Dataset entries:
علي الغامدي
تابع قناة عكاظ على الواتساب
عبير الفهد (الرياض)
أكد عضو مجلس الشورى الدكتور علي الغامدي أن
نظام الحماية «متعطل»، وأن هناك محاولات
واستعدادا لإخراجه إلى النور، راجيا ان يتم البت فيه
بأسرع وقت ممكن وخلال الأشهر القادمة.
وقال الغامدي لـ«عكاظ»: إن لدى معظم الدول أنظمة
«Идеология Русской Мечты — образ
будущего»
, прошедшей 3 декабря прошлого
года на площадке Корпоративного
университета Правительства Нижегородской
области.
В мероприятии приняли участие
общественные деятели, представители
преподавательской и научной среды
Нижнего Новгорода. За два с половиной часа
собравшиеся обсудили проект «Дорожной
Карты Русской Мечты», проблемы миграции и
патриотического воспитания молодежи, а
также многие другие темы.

---

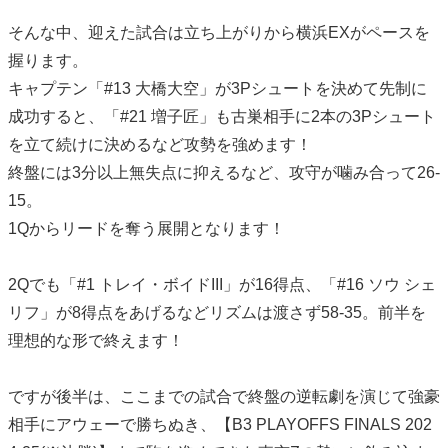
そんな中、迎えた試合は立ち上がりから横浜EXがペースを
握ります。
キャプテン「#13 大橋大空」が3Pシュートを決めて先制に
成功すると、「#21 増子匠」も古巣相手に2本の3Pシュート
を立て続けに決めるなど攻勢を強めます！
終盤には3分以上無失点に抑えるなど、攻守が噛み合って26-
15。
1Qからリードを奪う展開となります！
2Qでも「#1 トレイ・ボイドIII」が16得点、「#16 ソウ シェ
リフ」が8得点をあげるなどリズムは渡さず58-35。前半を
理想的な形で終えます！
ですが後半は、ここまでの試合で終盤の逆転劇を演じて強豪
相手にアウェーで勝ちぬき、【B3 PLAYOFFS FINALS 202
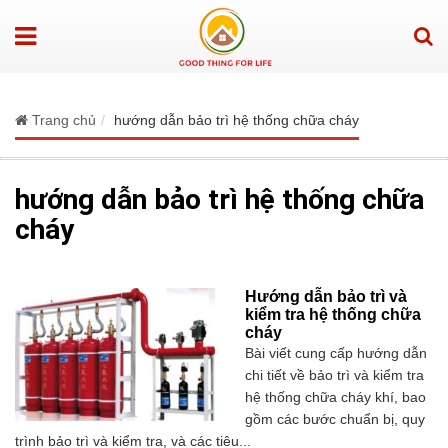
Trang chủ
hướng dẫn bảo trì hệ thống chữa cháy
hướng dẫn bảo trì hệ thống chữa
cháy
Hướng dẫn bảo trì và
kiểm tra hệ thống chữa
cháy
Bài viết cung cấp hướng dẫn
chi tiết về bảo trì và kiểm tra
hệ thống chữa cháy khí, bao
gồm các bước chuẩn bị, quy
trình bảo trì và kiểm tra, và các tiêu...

---

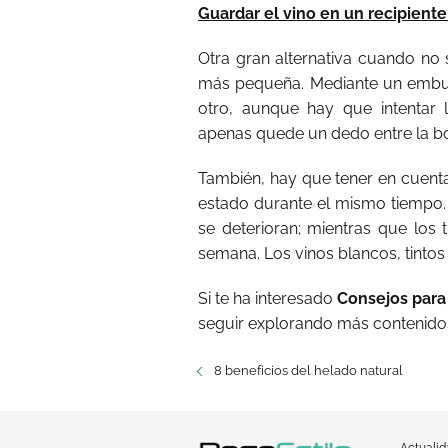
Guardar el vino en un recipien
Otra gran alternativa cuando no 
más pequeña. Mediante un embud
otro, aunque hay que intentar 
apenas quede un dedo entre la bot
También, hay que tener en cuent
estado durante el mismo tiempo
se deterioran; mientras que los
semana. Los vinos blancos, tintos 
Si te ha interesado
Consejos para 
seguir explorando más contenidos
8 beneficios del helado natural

● Task
Report only how many lines above include "cháy".

● Result of this exercise
4